Stored data entries
----

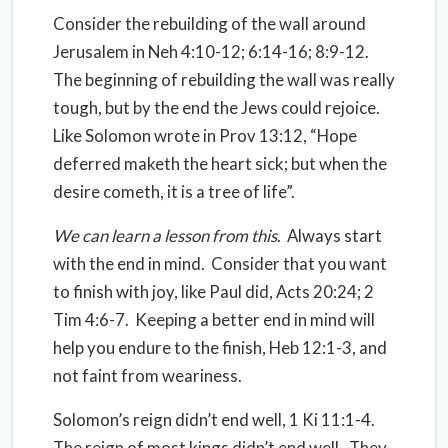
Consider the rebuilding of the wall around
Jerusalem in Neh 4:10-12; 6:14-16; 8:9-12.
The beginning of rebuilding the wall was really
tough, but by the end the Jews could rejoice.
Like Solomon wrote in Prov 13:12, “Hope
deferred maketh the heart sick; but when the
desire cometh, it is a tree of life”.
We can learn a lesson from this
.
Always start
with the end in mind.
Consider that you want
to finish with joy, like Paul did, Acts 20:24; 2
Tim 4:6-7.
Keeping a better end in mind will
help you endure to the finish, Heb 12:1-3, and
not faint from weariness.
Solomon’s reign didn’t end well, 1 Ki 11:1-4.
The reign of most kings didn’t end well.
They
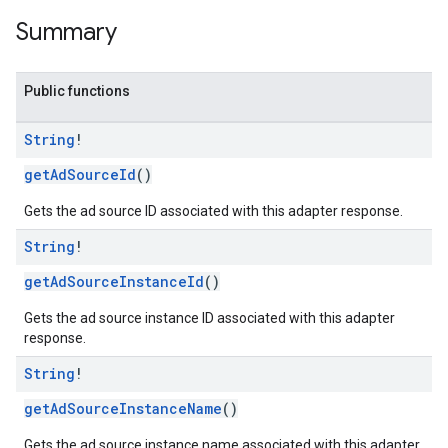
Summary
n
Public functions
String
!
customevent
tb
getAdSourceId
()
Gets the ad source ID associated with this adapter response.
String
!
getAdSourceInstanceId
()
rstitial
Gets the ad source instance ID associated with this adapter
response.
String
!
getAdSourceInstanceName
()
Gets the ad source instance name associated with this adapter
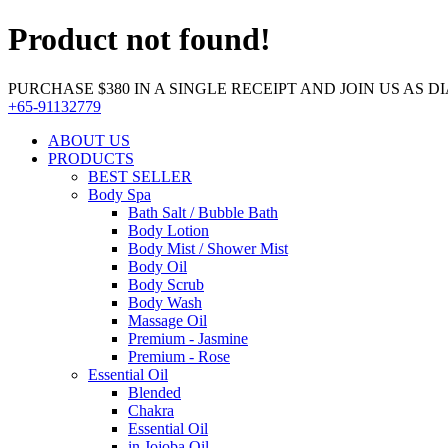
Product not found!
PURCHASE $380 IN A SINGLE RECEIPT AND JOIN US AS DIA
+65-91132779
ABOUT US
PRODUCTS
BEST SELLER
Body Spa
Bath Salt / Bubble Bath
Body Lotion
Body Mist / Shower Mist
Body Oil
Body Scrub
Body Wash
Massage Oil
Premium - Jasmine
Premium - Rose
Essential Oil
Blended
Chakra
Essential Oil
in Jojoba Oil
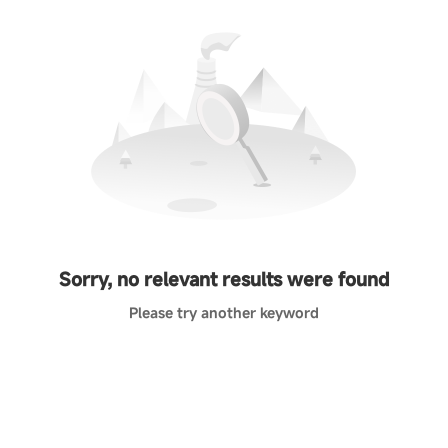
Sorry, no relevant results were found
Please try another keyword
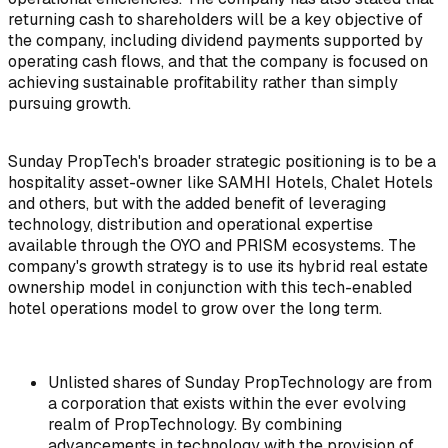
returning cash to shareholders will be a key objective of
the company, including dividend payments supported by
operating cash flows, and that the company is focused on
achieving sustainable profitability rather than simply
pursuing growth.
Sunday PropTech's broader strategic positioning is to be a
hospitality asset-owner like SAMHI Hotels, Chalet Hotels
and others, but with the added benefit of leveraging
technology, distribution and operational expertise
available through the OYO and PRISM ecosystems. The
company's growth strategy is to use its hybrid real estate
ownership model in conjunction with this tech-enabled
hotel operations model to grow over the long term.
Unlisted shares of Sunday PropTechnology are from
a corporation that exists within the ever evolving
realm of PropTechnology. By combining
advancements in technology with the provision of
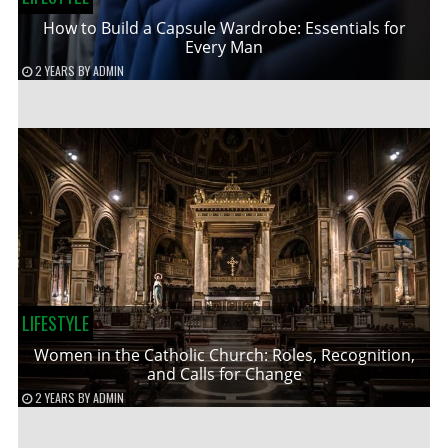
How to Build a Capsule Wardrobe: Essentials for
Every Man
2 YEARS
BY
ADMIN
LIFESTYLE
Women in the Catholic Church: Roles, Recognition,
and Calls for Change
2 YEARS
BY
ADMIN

----

*Task statement*
Set down every record once more, word for word, without pictures.

*Solution below*
Consider the rebuilding of the wall around
Jerusalem in Neh 4:10-12; 6:14-16; 8:9-12.
The beginning of rebuilding the wall was really
tough, but by the end the Jews could rejoice.
Like Solomon wrote in Prov 13:12, “Hope
deferred maketh the heart sick; but when the
desire cometh, it is a tree of life”.
We can learn a lesson from this
.
Always start
with the end in mind.
Consider that you want
to finish with joy, like Paul did, Acts 20:24; 2
Tim 4:6-7.
Keeping a better end in mind will
help you endure to the finish, Heb 12:1-3, and
not faint from weariness.
Solomon’s reign didn’t end well, 1 Ki 11:1-4.
The reign of most kings didn’t end well.
They
Summary
n
Public functions
String
!
customevent
tb
getAdSourceId
()
Gets the ad source ID associated with this adapter response.
String
!
getAdSourceInstanceId
()
rstitial
Gets the ad source instance ID associated with this adapter
response.
String
!
getAdSourceInstanceName
()
Gets the ad source instance name associated with this adapter
Product not found!
PURCHASE $380 IN A SINGLE RECEIPT AND JOIN US AS DIA
+65-91132779
ABOUT US
PRODUCTS
BEST SELLER
Body Spa
Bath Salt / Bubble Bath
Body Lotion
Body Mist / Shower Mist
Body Oil
Body Scrub
Body Wash
Massage Oil
Premium - Jasmine
Premium - Rose
Essential Oil
Blended
Chakra
Essential Oil
in Jojoba Oil
Sorry, no relevant results were found
Please try another keyword
returning cash to shareholders will be a key objective of
the company, including dividend payments supported by
operating cash flows, and that the company is focused on
achieving sustainable profitability rather than simply
pursuing growth.
Sunday PropTech's broader strategic positioning is to be a
hospitality asset-owner like SAMHI Hotels, Chalet Hotels
and others, but with the added benefit of leveraging
technology, distribution and operational expertise
available through the OYO and PRISM ecosystems. The
company's growth strategy is to use its hybrid real estate
ownership model in conjunction with this tech-enabled
hotel operations model to grow over the long term.
Unlisted shares of Sunday PropTechnology are from
a corporation that exists within the ever evolving
realm of PropTechnology. By combining
advancements in technology with the provision of
How to Build a Capsule Wardrobe: Essentials for
Every Man
2 YEARS
BY
ADMIN
LIFESTYLE
Women in the Catholic Church: Roles, Recognition,
and Calls for Change
2 YEARS
BY
ADMIN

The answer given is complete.